Inventaire non académique de romans du monde publiés depuis 1800, sans spoilers

Littérature des 5 continents : AmériqueCuba

Ce royaume t’appartient

Abilio Estévez

(Tuyo es el reino, 1999)
Traduction :   Alice Seelow.   Langue d’origine : Espagnol
DNF (Lecture non finie)

Ce que raconte ce roman :

La Havane, ou quelque ville imaginée que lui ressemble beaucoup. Au cœur d’un énorme domaine complètement coupé du reste du monde par une végétation luxuriante, on trouve L’île : Une petite cité des maisons imbriquées entre elles dans un univers étrange et isolé, peuplé par des personnages bizarres et farfelus. Entre l’Au-delà et l’En-deçà, sous une chaleur de plomb, ces personnages dans la lisière du monde, attendent un évènement qui donnerait un sens à l’inertie inamovible de leurs vies.

Délire tropical :

Complètement décousu, peut-être de façon délibérée, c’est un roman à la lecture ardue et difficile, qui peut décourager des lecteurs avertis. En digne héritier d’Alejo Carpentier, la multiplicité des personnages et lignes narratives dominent ce récit, provocant un chaos narratif bien marqué.

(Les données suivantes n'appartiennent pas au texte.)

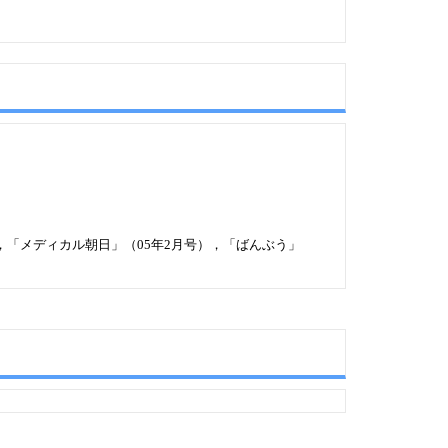
号），「メディカル朝日」（05年2月号），「ばんぶう」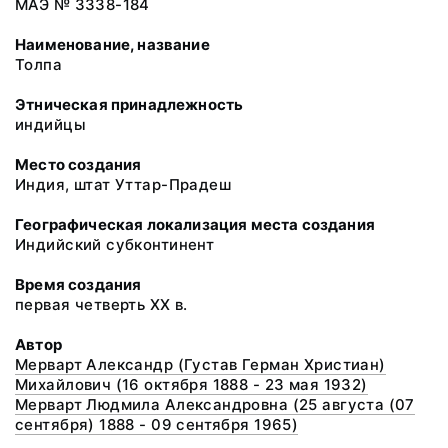
МАЭ № 3338-184
Наименование, название
Толпа
Этническая принадлежность
индийцы
Место создания
Индия, штат Уттар-Прадеш
Географическая локализация места создания
Индийский субконтинент
Время создания
первая четверть ХХ в.
Автор
Мерварт Александр (Густав Герман Христиан)
Михайлович (16 октября 1888 - 23 мая 1932)
Мерварт Людмила Александровна (25 августа (07
сентября) 1888 - 09 сентября 1965)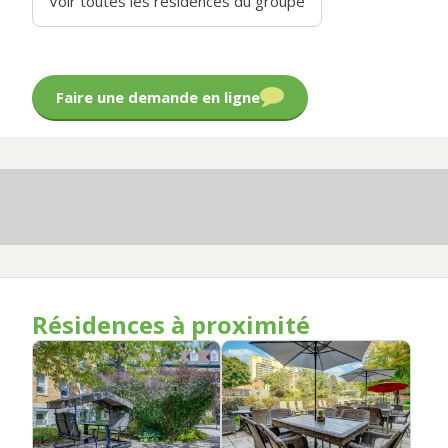
Voir toutes les résidences du groupe
Faire une demande en ligne
Résidences à proximité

Pour certains lecteurs cela pourrait faire partie du charme, mais pour le lecteur lambda que je représente c’est toute une autre histoire…

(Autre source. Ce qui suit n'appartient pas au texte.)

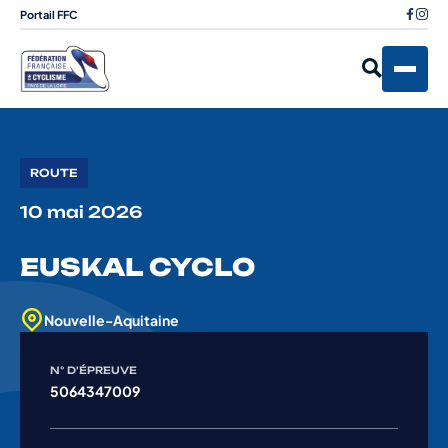
Portail FFC
ROUTE
10 mai 2026
EUSKAL CYCLO
Nouvelle-Aquitaine
N° D'ÉPREUVE
5064347009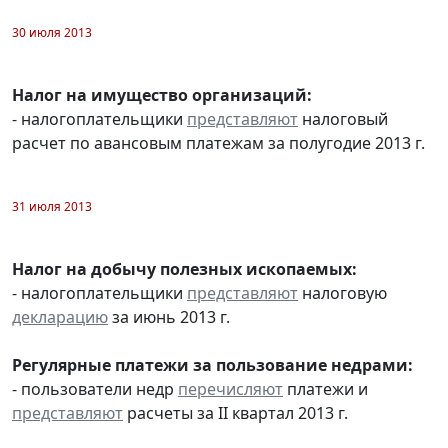
30 июля 2013
Налог на имущество организаций:
- налогоплательщики
представляют
налоговый
расчет по авансовым платежам за полугодие 2013 г.
31 июля 2013
Налог на добычу полезных ископаемых:
- налогоплательщики
представляют
налоговую
декларацию
за июнь 2013 г.
Регулярные платежи за пользование недрами:
- пользователи недр
перечисляют
платежи и
представляют
расчеты за II квартал 2013 г.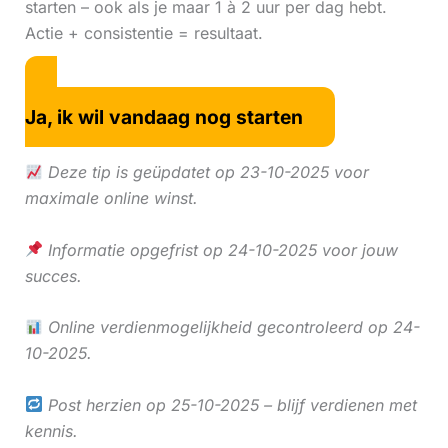
starten – ook als je maar 1 à 2 uur per dag hebt.
Actie + consistentie = resultaat.
Ja, ik wil vandaag nog starten
Deze tip is geüpdatet op 23-10-2025 voor
maximale online winst.
Informatie opgefrist op 24-10-2025 voor jouw
succes.
Online verdienmogelijkheid gecontroleerd op 24-
10-2025.
Post herzien op 25-10-2025 – blijf verdienen met
kennis.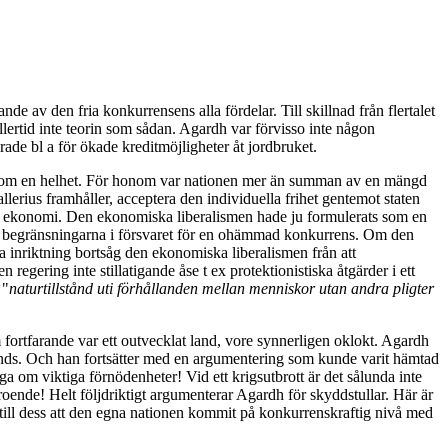
av den fria konkurrensens alla fördelar. Till skillnad från flertalet
lertid inte teorin som sådan. Agardh var förvisso inte någon
de bl a för ökade kreditmöjligheter åt jordbruket.
ad som en helhet. För honom var nationen mer än summan av en mängd
erius framhåller, acceptera den individuella frihet gentemot staten
ets ekonomi. Den ekonomiska liberalismen hade ju formulerats som en
g begränsningarna i försvaret för en ohämmad konkurrens. Om den
a inriktning bortsåg den ekonomiska liberalismen från att
regering inte stillatigande åse t ex protektionistiska åtgärder i ett
 "
naturtillstånd uti förhållanden mellan menniskor utan andra pligter
m fortfarande var ett outvecklat land, vore synnerligen oklokt. Agardh
 lands. Och han fortsätter med en argumentering som kunde varit hämtad
ga om viktiga förnödenheter! Vid ett krigsutbrott är det sålunda inte
ende! Helt följdriktigt argumenterar Agardh för skyddstullar. Här är
r till dess att den egna nationen kommit på konkurrenskraftig nivå med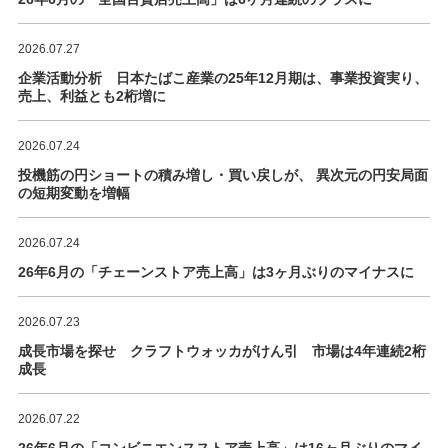
2026.07.27
企業活動分析 日本たばこ産業の25年12月期は、事業投資実り、
売上、利益とも2桁増に
2026.07.24
投機筋の円ショートの積み増し・買い戻しが、 異次元の円安局面
の短期変動を増幅
2026.07.24
26年6月の「チェーンストア売上高」は3ヶ月ぶりのマイナスに
2026.07.23
成長市場を探せ クラフトウォッカがけん引 市場は4年連続2桁
成長
2026.07.22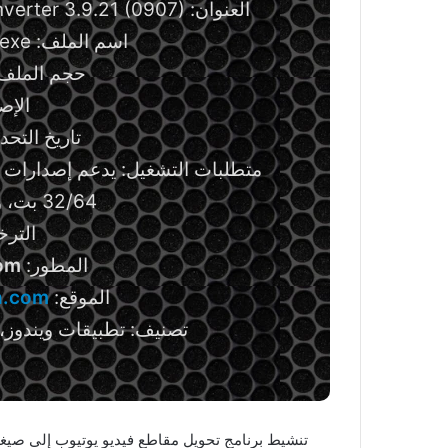
العنوان: MediaHuman YouTube to MP3 Converter 3.9.21 (0907)
اسم الملف: YouTubeToMP3-x64.exe
حجم الملف: 80.27 ميجابا
الإصدار
تاريخ التحديث: 9 يول
32/64 بت، ويندوز 7 32/64 بت.
الترخي
المطور:
om
الموقع:
n.com
تصنيف: تطبيقات ويندوز، 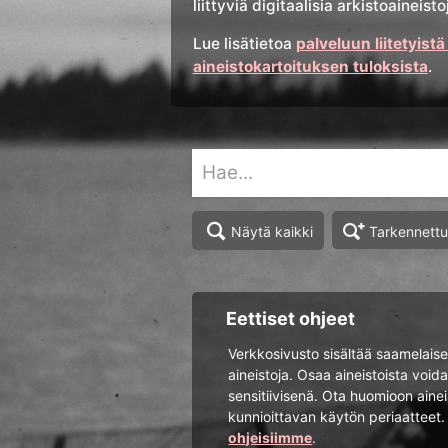
liittyviä digitaalisia arkistoainei
Lue lisätietoa
palveluun liitetyistä
aineistokartoituksen tuloksista
.
Tarkennett
Näytä kaikki
Eettiset ohjeet
Verkkosivusto sisältää saamelaisee
aineistoja. Osaa aineistoista voida
sensitiivisenä. Ota huomioon aine
kunnioittavan käytön periaatteet
ohjeisiimme
.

Ce n’est qu’une opinion, mais cela m’a semblé assez barbant. Ces lecteurs qui, en général, ont du mal avec la littérature cubaine (Carpentier, Sarduy, Arenas, Cabrera Infante…), qui la trouvent souvent trop opaque et intellectuelle, seront probablement de mon avis. Je n’ai pu lire qu’un tiers et j’ai abandonné sans regret, car je ne trouvais la moindre compensation à l’effort demandé. C’est entièrement possible qu’il soit génial.

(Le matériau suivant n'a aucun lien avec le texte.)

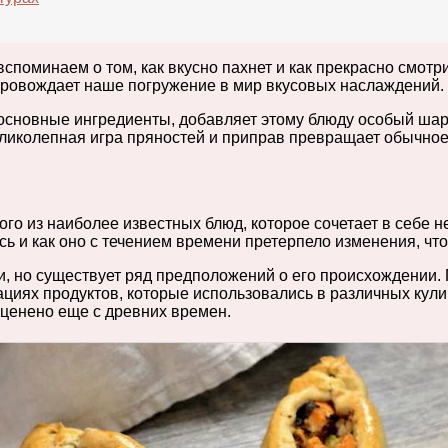
вспоминаем о том, как вкусно пахнет и как прекрасно смот
провождает наше погружение в мир вкусовых наслаждений.
основные ингредиенты, добавляет этому блюду особый шар
Великолепная игра пряностей и приправ превращает обычн
го из наиболее известных блюд, которое сочетает в себе 
сь и как оно с течением времени претерпело изменения, ч
, но существует ряд предположений о его происхождении. 
иях продуктов, которые использовались в различных кули
оценено еще с древних времен.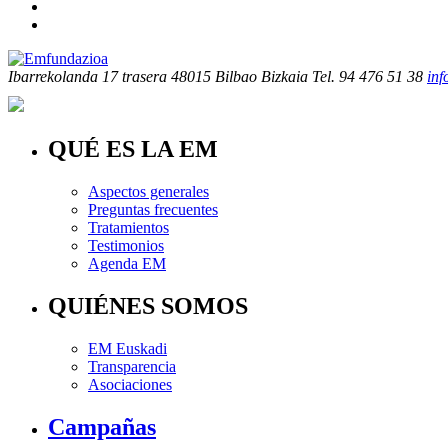
Ibarrekolanda 17 trasera
48015 Bilbao Bizkaia
Tel. 94 476 51 38
in
QUÉ ES LA EM
Aspectos generales
Preguntas frecuentes
Tratamientos
Testimonios
Agenda EM
QUIÉNES SOMOS
EM Euskadi
Transparencia
Asociaciones
Campañas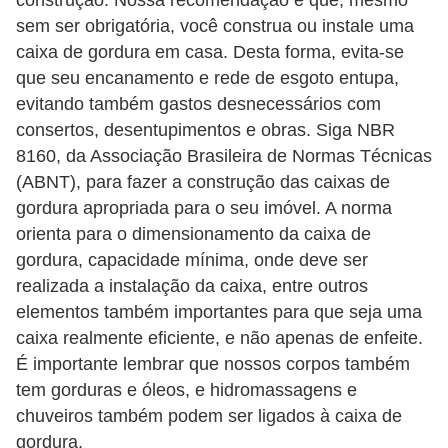
construção. Nossa recomendação é que, mesmo
o
sem ser obrigatória, você construa ou instale uma
caixa de gordura em casa. Desta forma, evita-se
D
que seu encanamento e rede de esgoto entupa,
i
evitando também gastos desnecessários com
c
consertos, desentupimentos e obras. Siga NBR
a
8160, da Associação Brasileira de Normas Técnicas
s
(ABNT), para fazer a construção das caixas de
gordura apropriada para o seu imóvel. A norma
p
orienta para o dimensionamento da caixa de
a
gordura, capacidade mínima, onde deve ser
r
realizada a instalação da caixa, entre outros
a
elementos também importantes para que seja uma
s
caixa realmente eficiente, e não apenas de enfeite.
u
É importante lembrar que nossos corpos também
a
tem gorduras e óleos, e hidromassagens e
chuveiros também podem ser ligados à caixa de
c
gordura.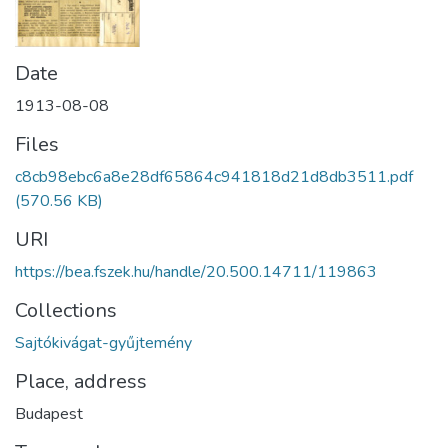
Date
1913-08-08
Files
c8cb98ebc6a8e28df65864c941818d21d8db3511.pdf
(570.56 KB)
URI
https://bea.fszek.hu/handle/20.500.14711/119863
Collections
Sajtókivágat-gyűjtemény
Place, address
Budapest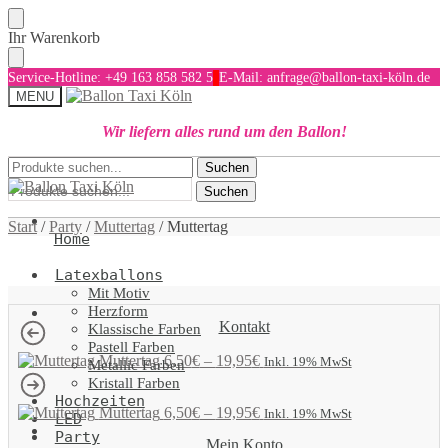
Skip
Skip
Ihr Warenkorb
to
to
navigation
content
Service-Hotline: +49 163 858 582 5
E-Mail: anfrage@ballon-taxi-köln.de
MENU
Wir liefern alles rund um den Ballon!
Suchen
Suchen
Suchen
nach:
nach:
Suchen
Start
/
Party
/
Muttertag
/
Muttertag
Home
Latexballons
Mit Motiv
Herzform
Kontakt
Klassische Farben
Pastell Farben
Muttertag
6,50
€
–
19,95
€
Inkl. 19% MwSt
Metallic Farben
Kristall Farben
Hochzeiten
Muttertag
6,50
€
–
19,95
€
Inkl. 19% MwSt
LED
Party
Mein Konto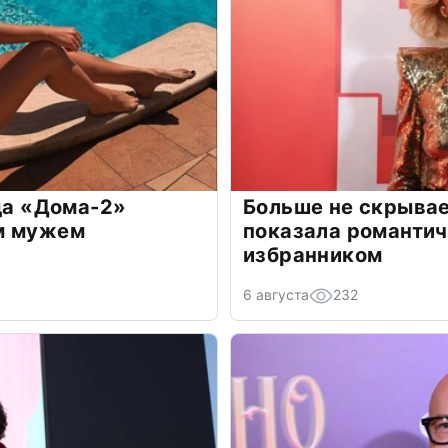
зда «Дома-2»
Больше не скрывае
м мужем
показала романти
избранником
6 августа
232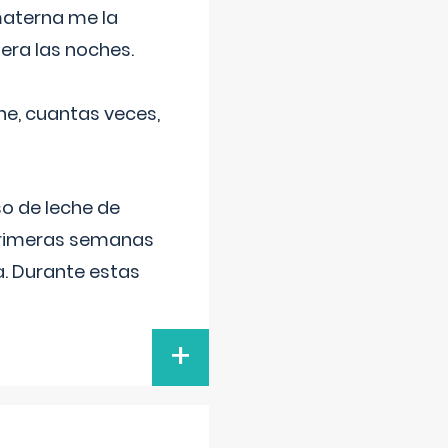
materna me la
era las noches.
he, cuantas veces,
o de leche de
primeras semanas
a. Durante estas
+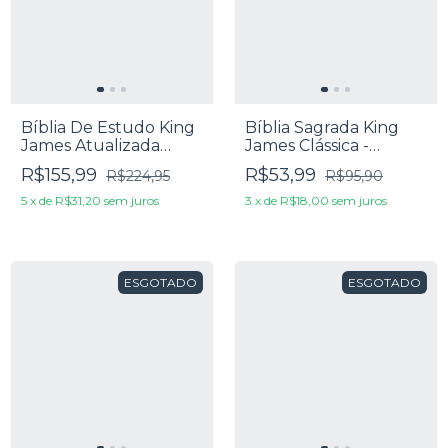
Bíblia De Estudo King
Bíblia Sagrada King
James Atualizada
James Clássica -
Letra Grande Capa
Ultrafina Capa Luxo
R$155,99
R$53,99
R$224,95
R$95,90
Luxo Bordô E Bege
Lilás
5
x
de
R$31,20
sem juros
3
x
de
R$18,00
sem juros
ESGOTADO
ESGOTADO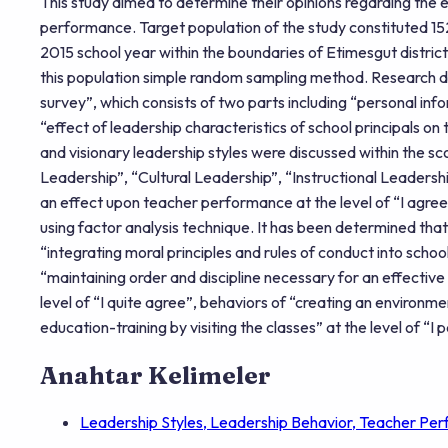
This study aimed to determine their opinions regarding the e
performance. Target population of the study constituted 15
2015 school year within the boundaries of Etimesgut distri
this population simple random sampling method. Research d
survey”, which consists of two parts including “personal inf
“effect of leadership characteristics of school principals on
and visionary leadership styles were discussed within the sc
Leadership”, “Cultural Leadership”, “Instructional Leaders
an effect upon teacher performance at the level of “I agre
using factor analysis technique. It has been determined tha
“integrating moral principles and rules of conduct into schoo
“maintaining order and discipline necessary for an effectiv
level of “I quite agree”, behaviors of “creating an environm
education-training by visiting the classes” at the level of “I
Anahtar Kelimeler
Leadership Styles, Leadership Behavior, Teacher Pe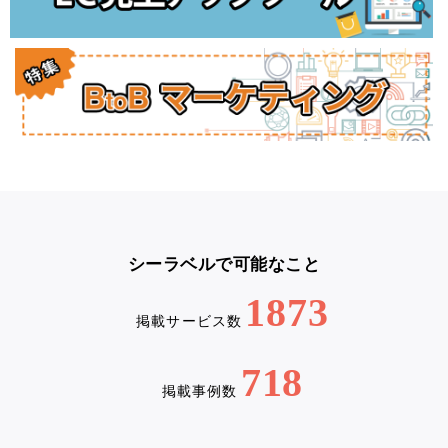
シーラベルで可能なこと
1873
掲載サービス数
718
掲載事例数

‘Ce royaume t’appartient’ est le premier roman de cet écrivain, originaire de la Havane.


Citation :

« Sebastián dit catégoriquement Il faut s’enfuir, il ne nous reste pas d’autre choix, j’ai su d’une source fiable que cette terre commence à tomber malade (…) La seule façon de s’enfuir est par la mer, vivre dans une île veut dire que plus tôt ou plus tard il faut faire face à la mer. » (Traduction improvisée)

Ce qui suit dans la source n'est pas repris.